Alex Chiri's Blog

One major thing that bothers me about CI/CD pipelines

There is one major thing bothering me about CI/CD pipelines: it is hard to test them. I don’t know one good example of pipelines that are properly tested. This post is not about giving a (or the best) way on how to test pipelines, because frankly I don’t know one myself. I will try though to throw some ideas out there.

Do we even need to test the pipelines?

Permalink to “Do we even need to test the pipelines?”

Before discussing about testing pipelines, a reasonable question is if we even need to test them?

My simple answer is yes! Why? Because they are code. Code that influences how our application code is built, tested and deployed. Any bug in the pipeline code will have an impact on the deliverable that ends up being used by our users.

The application code might be perfect, but our users might still be experiencing issues because of bugs in the pipelines code. Which is a nasty kind of bug, if you ask me, because is not part of the application code.

On top of this, we know that the application code is not perfect. Pipelines play an even more important role of facilitating various tests and checks being run on the application code. Pipelines enhance our trust in the application code we write. If pipelines run green, then we know we have done the best we could to ship good code. But what makes sure that the pipelines do what they are supposed to do?

We do need tests for pipelines.

Permalink to “We do need tests for pipelines.”

I hope that the arguments above for testing pipelines make sense and that you are convinced of the benefits of doing so. We might not need to test all pipelines, in the same way we might not want to achieve 100% code coverage. After a certain point, the effort does not make sense.

Most pipelines I have written or saw are a mix of YAML or other descriptive format (let’s call these pipeline definitions) and scripts. Scripts should be easy to test, but what about the pipeline definitions?

Pipeline definitions

Permalink to “Pipeline definitions”

Pipelines definitions are files that define what the pipeline should do. They have many names and they come in different formats, although most of the solutions seem to have a preference for YAML.

As projects grow, there is a tendency for the pipelines to explode in size and more and more decisions to be done in the pipeline definitions. More than that, some pipeline solutions allow to re-use pipelines (or parts of pipelines) in other pipelines, so you don’t duplicate parts which are doing the same thing. Like one would do with regular code.

Unfortunately pipeline definitions are not quite like regular code. Main aspect here is readability. Re-using pipelines as mentioned above makes the complexity of the pipelines and debugging them explode. While it might seem like a cool solution from a geeky engineering way, figuring out what happens where and how in these composed pipelines can turn into a nightmare.

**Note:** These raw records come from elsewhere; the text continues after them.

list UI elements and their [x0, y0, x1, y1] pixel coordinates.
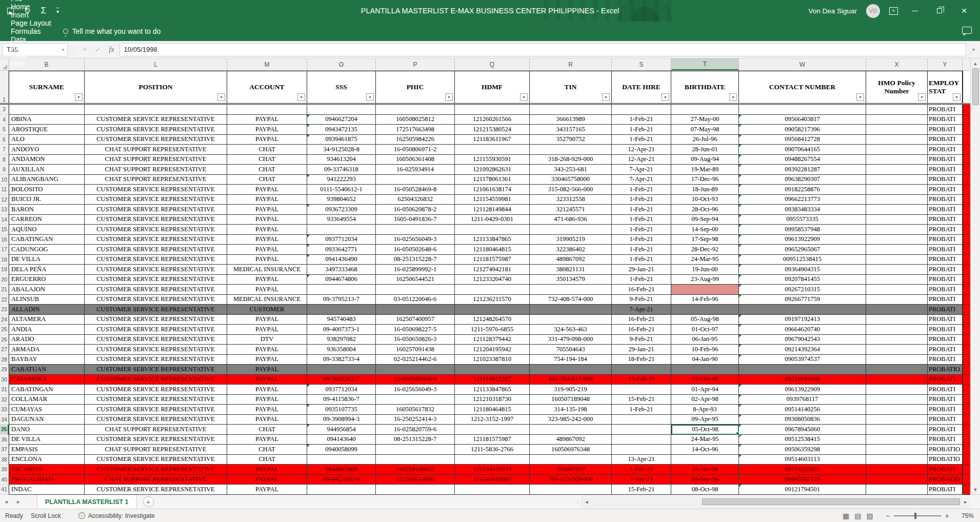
cell-W22[interactable]: 09266771759 [739, 295, 866, 305]
cell-X21[interactable] [866, 285, 928, 295]
cell-L20[interactable]: CUSTOMER SERVICE REPRESENTATIVE [85, 275, 227, 285]
scroll-right-icon[interactable]: ► [961, 499, 970, 505]
cell-L26[interactable]: CUSTOMER SERVICE REPRESENTATIVE [85, 335, 227, 345]
cell-X24[interactable] [866, 315, 928, 325]
cell-T23[interactable] [671, 305, 739, 315]
cell-M19[interactable]: MEDICAL INSURANCE [227, 265, 307, 275]
cell-S25[interactable]: 16-Feb-21 [612, 325, 671, 335]
cell-W29[interactable] [739, 365, 866, 375]
ribbon-display-options-icon[interactable]: ˄ [889, 7, 898, 15]
cell-Y16[interactable]: PROBATI [928, 235, 963, 245]
cell-P30[interactable]: 16-050589360-0 [376, 375, 455, 385]
cell-W33[interactable]: 09514140256 [739, 405, 866, 415]
cell-Q21[interactable] [455, 285, 530, 295]
cell-X16[interactable] [866, 235, 928, 245]
cell-R4[interactable]: 366613989 [530, 115, 612, 125]
cell-S26[interactable]: 9-Feb-21 [612, 335, 671, 345]
cell-P8[interactable]: 160506361408 [376, 155, 455, 165]
cell-T36[interactable]: 24-Mar-95 [671, 435, 739, 445]
cell-R8[interactable]: 318-268-929-000 [530, 155, 612, 165]
cell-B28[interactable]: BAYBAY [9, 355, 85, 365]
expand-formula-bar-icon[interactable]: ▾ [968, 47, 979, 52]
cell-M6[interactable]: PAYPAL [227, 135, 307, 145]
cell-O36[interactable]: 094143640 [307, 435, 376, 445]
cell-T15[interactable]: 14-Sep-00 [671, 225, 739, 235]
comment-icon[interactable] [962, 27, 972, 34]
cell-X11[interactable] [866, 185, 928, 195]
column-letter-O[interactable]: O [307, 58, 376, 70]
cell-S34[interactable] [612, 415, 671, 425]
cell-Q26[interactable]: 121128379442 [455, 335, 530, 345]
cell-S30[interactable]: 15-Feb-21 [612, 375, 671, 385]
cell-S22[interactable]: 9-Feb-21 [612, 295, 671, 305]
cell-O26[interactable]: 938297082 [307, 335, 376, 345]
cell-M20[interactable]: PAYPAL [227, 275, 307, 285]
row-header-28[interactable]: 28 [0, 355, 9, 365]
cell-Y17[interactable]: PROBATI [928, 245, 963, 255]
cell-B37[interactable]: EMPASIS [9, 445, 85, 455]
row-header-24[interactable]: 24 [0, 315, 9, 325]
cell-M24[interactable]: PAYPAL [227, 315, 307, 325]
cell-Y7[interactable]: PROBATI [928, 145, 963, 155]
cell-Y9[interactable]: PROBATI [928, 165, 963, 175]
cell-T33[interactable]: 8-Apr-93 [671, 405, 739, 415]
cell-W28[interactable]: 09053974537 [739, 355, 866, 365]
cell-X13[interactable] [866, 205, 928, 215]
cell-O10[interactable]: 941222293 [307, 175, 376, 185]
cell-O28[interactable]: 09-3382733-4 [307, 355, 376, 365]
cell-L31[interactable]: CUSTOMER SERVICE REPRESENTATIVE [85, 385, 227, 395]
row-header-22[interactable]: 22 [0, 295, 9, 305]
cell-S35[interactable] [612, 425, 671, 435]
row-header-12[interactable]: 12 [0, 195, 9, 205]
cell-R18[interactable]: 489867092 [530, 255, 612, 265]
row-header-25[interactable]: 25 [0, 325, 9, 335]
cell-Y33[interactable]: PROBATI [928, 405, 963, 415]
cell-T41[interactable]: 08-Oct-98 [671, 485, 739, 495]
cell-T20[interactable]: 23-Aug-99 [671, 275, 739, 285]
cell-L14[interactable]: CUSTOMER SERVICE REPRESENTATIVE [85, 215, 227, 225]
sheet-tab-active[interactable]: PLANTILLA MASTERLIST 1 [37, 495, 137, 509]
cell-O3[interactable] [307, 105, 376, 115]
cell-P23[interactable] [376, 305, 455, 315]
cell-M15[interactable]: PAYPAL [227, 225, 307, 235]
row-header-9[interactable]: 9 [0, 165, 9, 175]
cell-O32[interactable]: 09-4115836-7 [307, 395, 376, 405]
cell-S4[interactable]: 1-Feb-21 [612, 115, 671, 125]
cell-B5[interactable]: AROSTIQUE [9, 125, 85, 135]
cell-L21[interactable]: CUSTOMER SERVICE REPRESENTATIVE [85, 285, 227, 295]
cell-T26[interactable]: 06-Jan-95 [671, 335, 739, 345]
row-header-11[interactable]: 11 [0, 185, 9, 195]
cell-T16[interactable]: 17-Sep-98 [671, 235, 739, 245]
cell-T39[interactable]: 26-Jun-98 [671, 465, 739, 475]
row-header-36[interactable]: 36 [0, 435, 9, 445]
header-cell-Y[interactable]: EMPLOYSTAT▼ [928, 71, 963, 103]
cell-W26[interactable]: 09679042543 [739, 335, 866, 345]
page-break-view-icon[interactable]: ▨ [866, 512, 873, 520]
filter-dropdown-icon[interactable]: ▼ [953, 93, 961, 101]
cell-B24[interactable]: ALTAMERA [9, 315, 85, 325]
cell-L22[interactable]: CUSTOMER SERVICE REPRESENTATIVE [85, 295, 227, 305]
cell-Q37[interactable]: 1211-5836-2766 [455, 445, 530, 455]
cell-T37[interactable]: 14-Oct-96 [671, 445, 739, 455]
cell-Y25[interactable]: PROBATI [928, 325, 963, 335]
cell-R41[interactable] [530, 485, 612, 495]
filter-dropdown-icon[interactable]: ▼ [366, 93, 374, 101]
cell-B40[interactable]: FRUGALIDAD [9, 475, 85, 485]
cell-M8[interactable]: CHAT [227, 155, 307, 165]
cell-X25[interactable] [866, 325, 928, 335]
cell-Y35[interactable]: PROBATI [928, 425, 963, 435]
cell-W24[interactable]: 09197192413 [739, 315, 866, 325]
cell-Q10[interactable]: 121178061361 [455, 175, 530, 185]
cell-X8[interactable] [866, 155, 928, 165]
cell-X40[interactable] [866, 475, 928, 485]
cell-Y12[interactable]: PROBATI [928, 195, 963, 205]
column-letter-W[interactable]: W [739, 58, 866, 70]
vertical-scrollbar[interactable]: ▲ ▼ [970, 58, 980, 494]
cell-L23[interactable]: CUSTOMER SERVICE REPRESENTATIVE [85, 305, 227, 315]
row-header-26[interactable]: 26 [0, 335, 9, 345]
cell-R23[interactable] [530, 305, 612, 315]
cell-S12[interactable]: 1-Feb-21 [612, 195, 671, 205]
cell-R31[interactable]: 319-905-219 [530, 385, 612, 395]
scroll-left-icon[interactable]: ◄ [582, 499, 591, 505]
cell-Y41[interactable]: PROBATI [928, 485, 963, 495]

Finally, each pipeline and its components could be seen as a function with inputs and outputs. With the important detail that many pipelines have many secondary effects as outputs, so they don’t return something, but they do something instead. Testing them is hard.

Thoughts

Permalink to “Thoughts”

As I mentioned in the beginning, I don’t know a good solution for this. Searching around the internet for the most popular pipeline tools, doesn’t give much satisfactory results. Here are some of my thoughts:

  1. Keep as much of the pipeline code as scripts. Scripts are easier to test, as long as they are written in a good way. Create tests for these scripts and run them in a simple separate pipeline, whenever their code changes.
  2. Split pipelines when complexity grows. Instead of having a big pipeline that does different things based on inputs, split it in smaller ones. This makes it easier to follow through what each pipeline does, especially when it is not working as intended.
  3. Write unit tests for the pipeline. Some technologies have tools to test the actual pipeline definitions. You can have simple pipelines executing these pipeline tests.
  4. Execute pipelines locally. Some technologies have tools to run the pipelines locally. This is especially handy when debugging why pipelines don’t work as intended. Being able to run the pipelines locally makes the feedback loop faster, by removing the need to wait on runners to start and run.